Once the line holding "You are a GUI" is found in the listing below, write it out and each later line exactly, up to and including the one holding "The image size is (846, 2576).".

Given records section start

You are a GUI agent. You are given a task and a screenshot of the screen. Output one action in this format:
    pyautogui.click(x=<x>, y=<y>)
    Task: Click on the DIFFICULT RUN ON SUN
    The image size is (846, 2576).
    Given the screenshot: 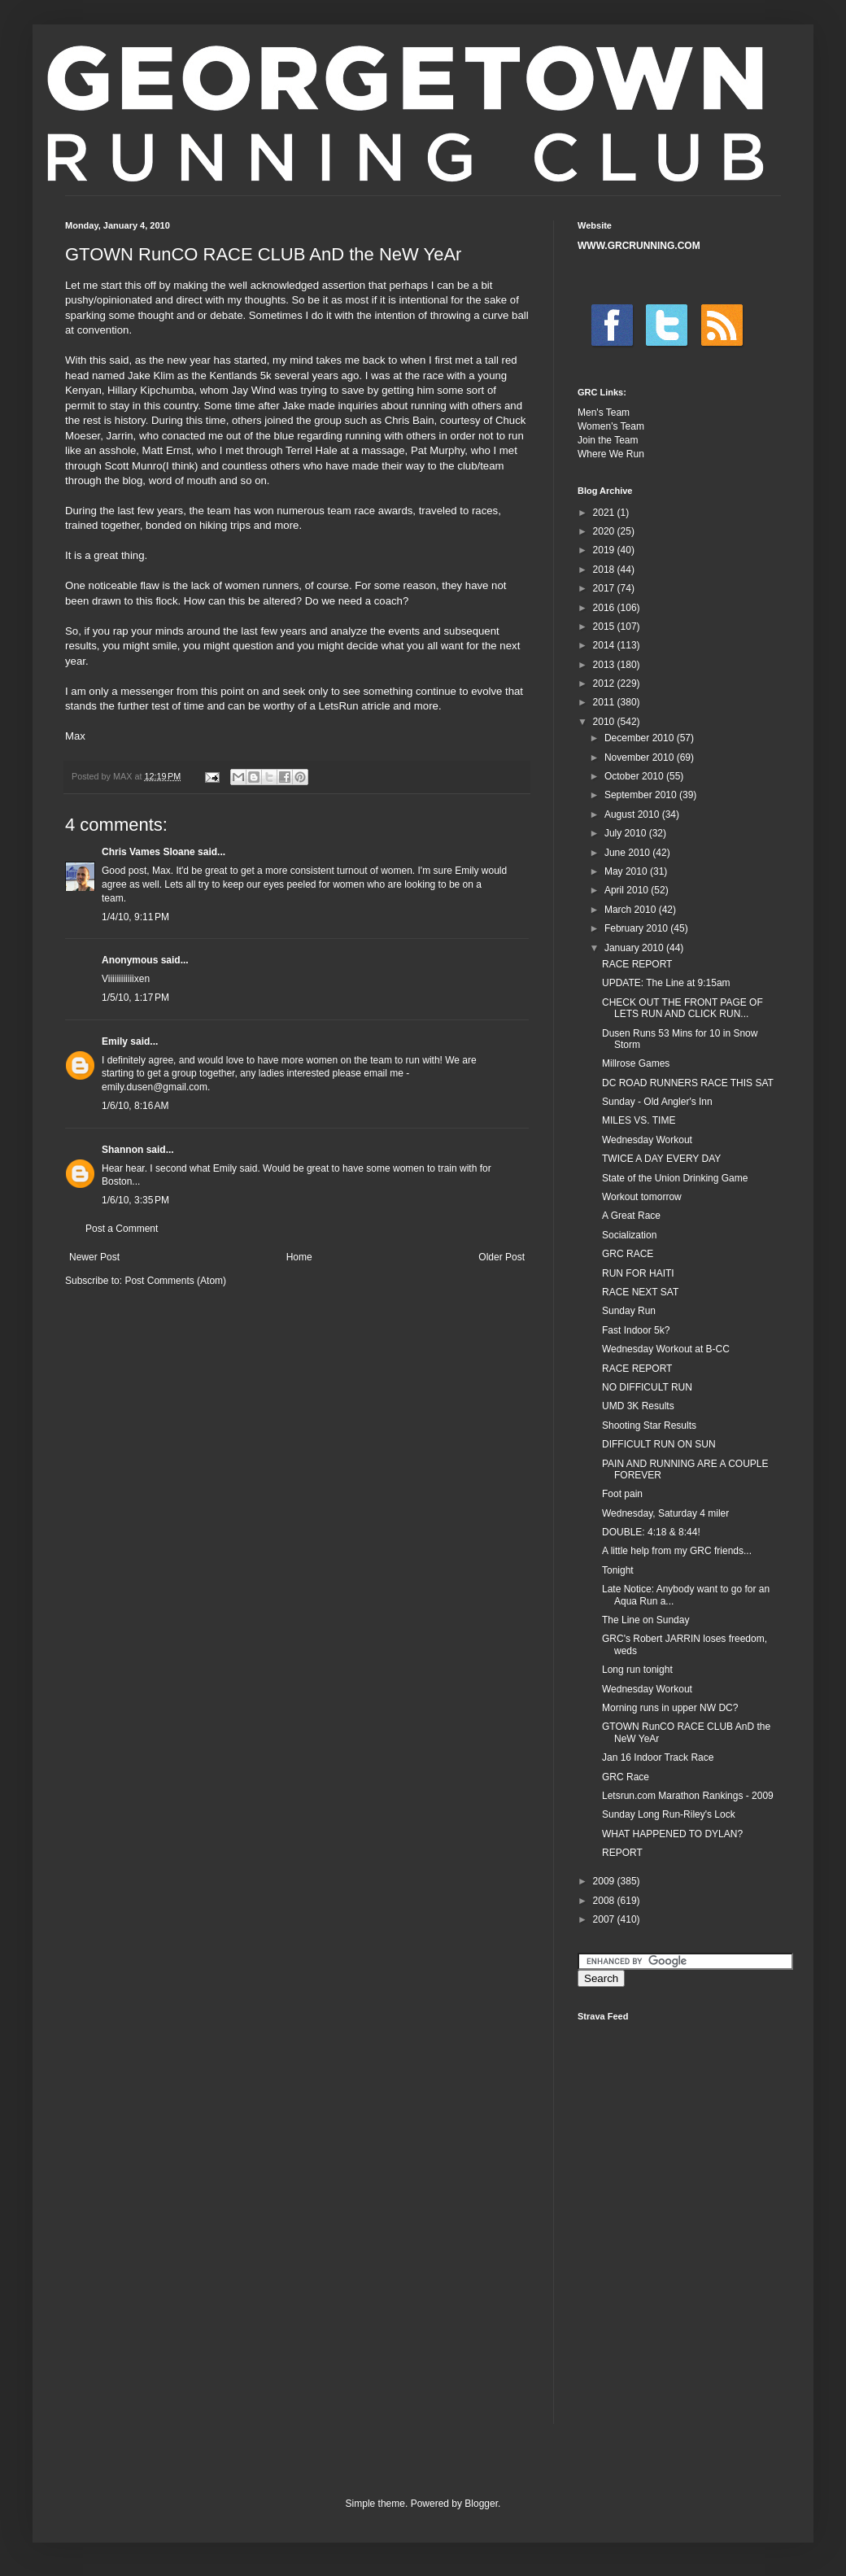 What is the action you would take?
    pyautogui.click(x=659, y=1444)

Given records section end
Given records section start

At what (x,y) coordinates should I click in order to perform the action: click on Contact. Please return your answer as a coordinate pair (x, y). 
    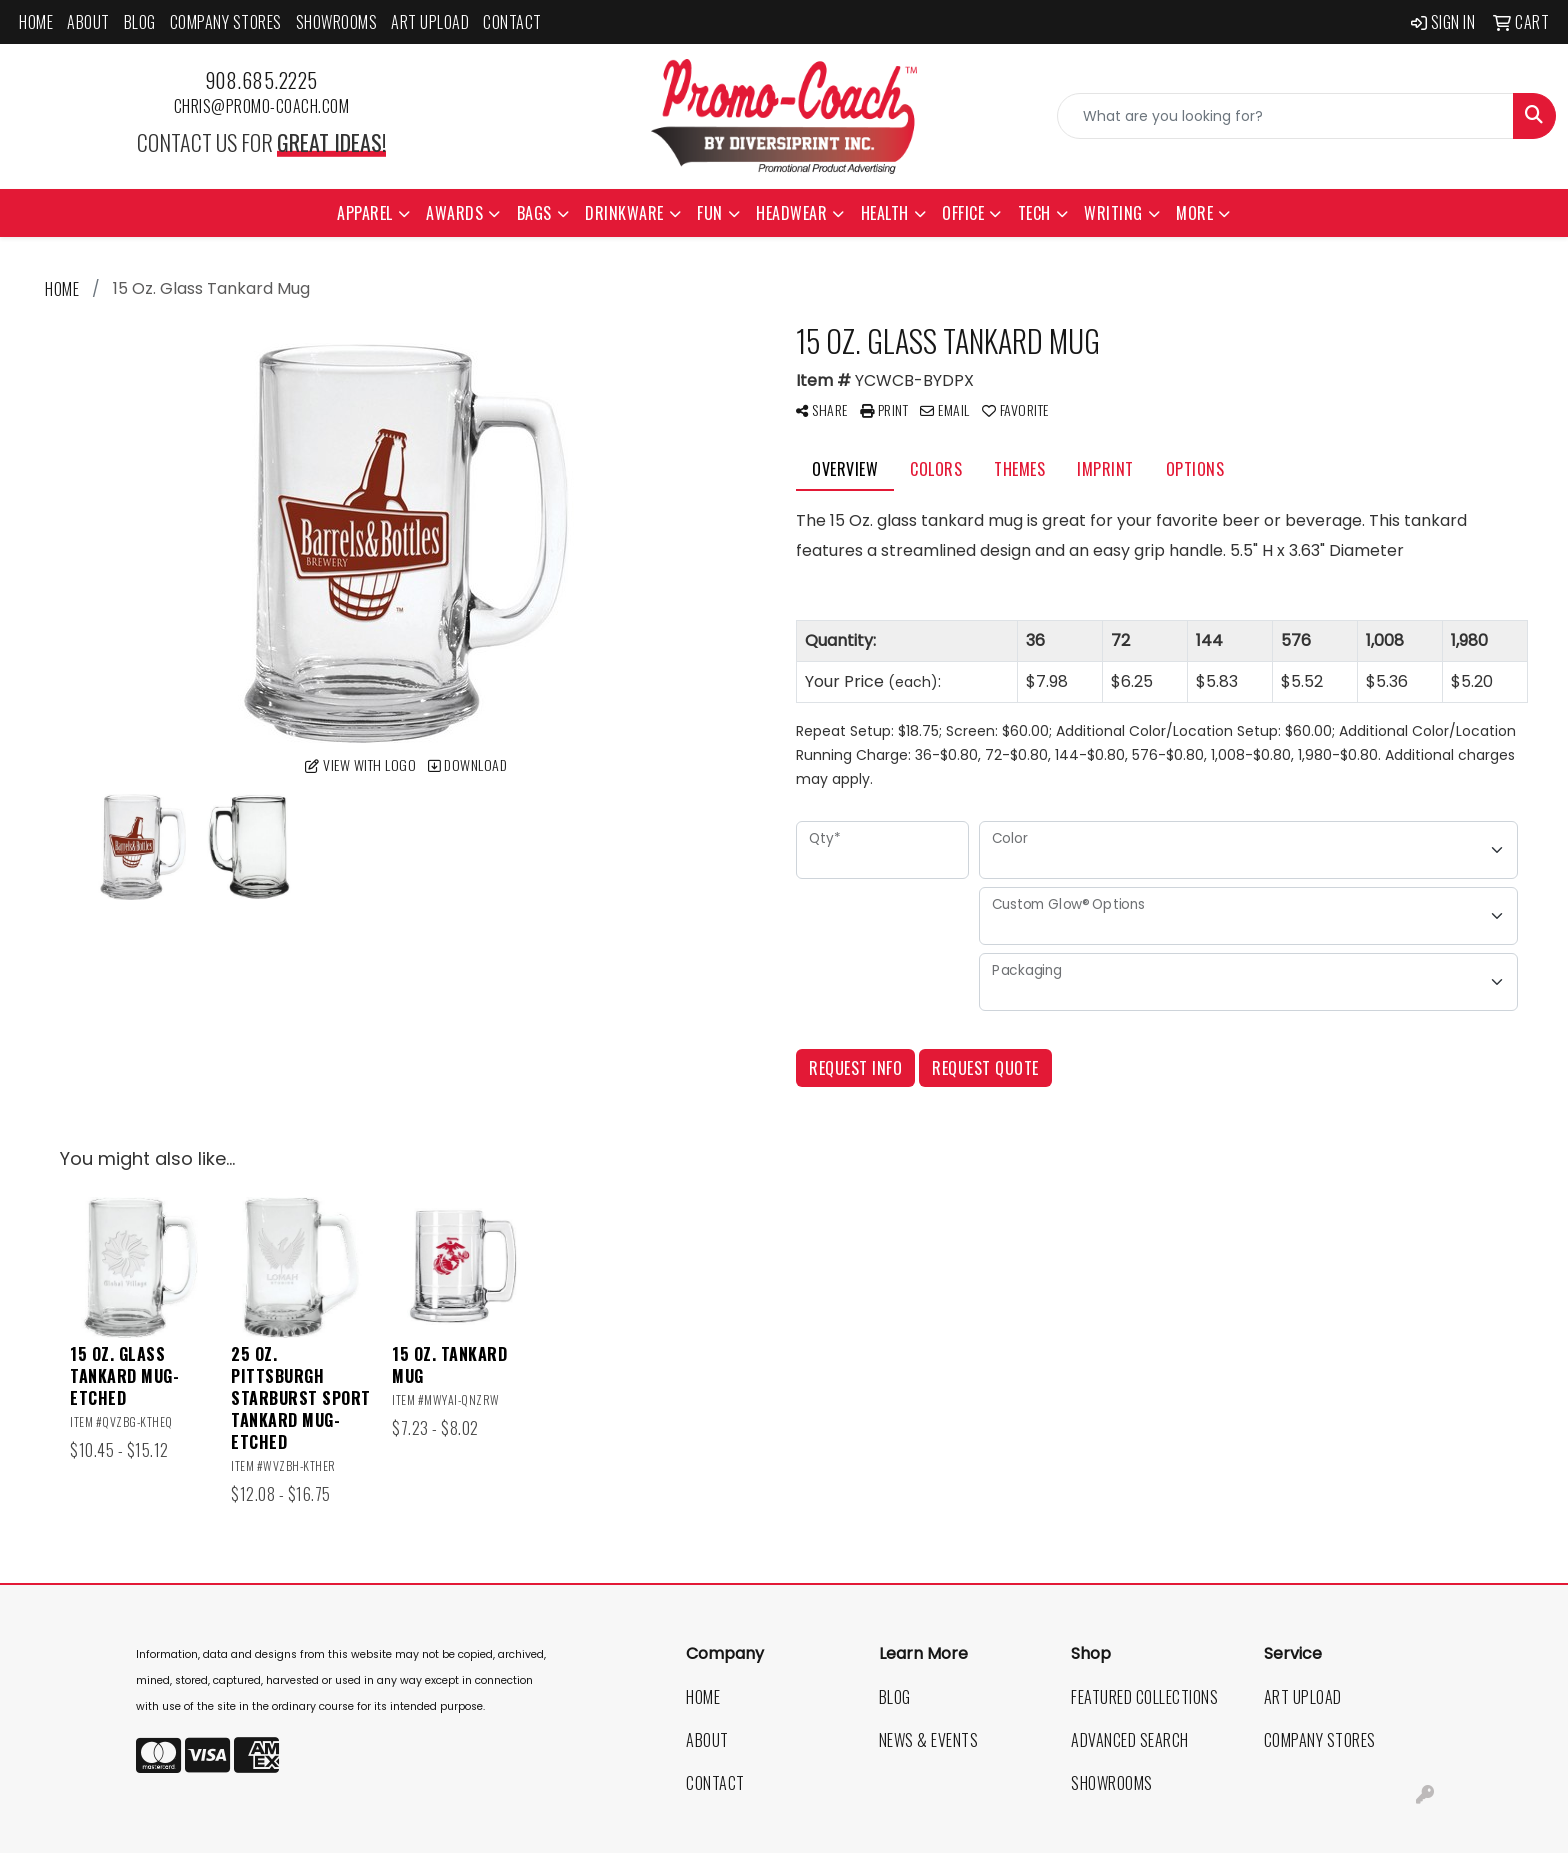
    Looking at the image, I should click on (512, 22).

Given records section end

_Result of this task:_
You are a GUI agent. You are given a task and a screenshot of the screen. Output one action in this format:
    pyautogui.click(x=<x>, y=<y>)
    Task: Click on the DIFFICULT RUN ON SUN
    The image size is (846, 2576).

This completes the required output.